With financial support from the Pauline U. Bruggeman Fund for Entrepreneurship in Ukraine, a collaborative research project and student exchange program was established between the Kiev Polytechnic Institute and the Rensselaer Polytechnic Institute to form a business incubator in Kiev. The project is led by Profs. Pier Abetti from Rensselaer and Victor Ivanenko from KPI.
The Institute for the Professional Development of Teachers, under the auspices of the Educational Council, World Congress of Free Ukrainians, has been set up to train Ukrainian teachers in Western teaching methods, particularly for the teaching of Ukrainian history and Ukrainian language. As part of this project, the Lviv Board of Education will organize summer training courses for teachers from throughout Ukraine. Project coordinator is Nadia Luciw.

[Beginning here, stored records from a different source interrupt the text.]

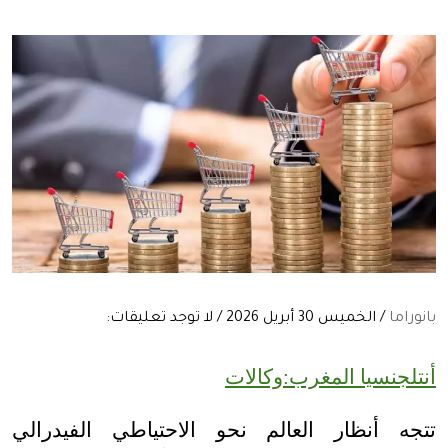
بانوراما
/ الخميس 30 أبريل 2026 / لا توجد تعليقات:
أنتلجنسيا المغرب:وكالات
تتجه أنظار العالم نحو الاحتياطي الفيدرالي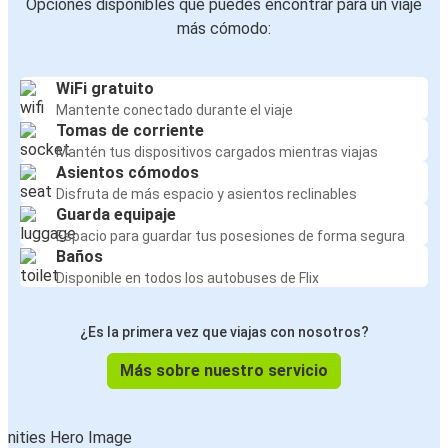
Opciones disponibles que puedes encontrar para un viaje
más cómodo:
WiFi gratuito
Mantente conectado durante el viaje
Tomas de corriente
Mantén tus dispositivos cargados mientras viajas
Asientos cómodos
Disfruta de más espacio y asientos reclinables
Guarda equipaje
Espacio para guardar tus posesiones de forma segura
Baños
Disponible en todos los autobuses de Flix
¿Es la primera vez que viajas con nosotros?
Más sobre nuestro servicio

Finally, as a symbolically relevant event, on May 10 an honorary doctorate of human letters was conferred on Ukrainian President Leonid Kravchuk by La Salle University in Philadelphia. Sponsored by Prof. Leonid Rudnytzky, a member of the university's foreign language department and president of the Shevchenko Scientific Society, the conferral of the honorary degree set the stage to pay homage to Ukraine's first democratically elected president both by American dignitaries and the Ukrainian community at large.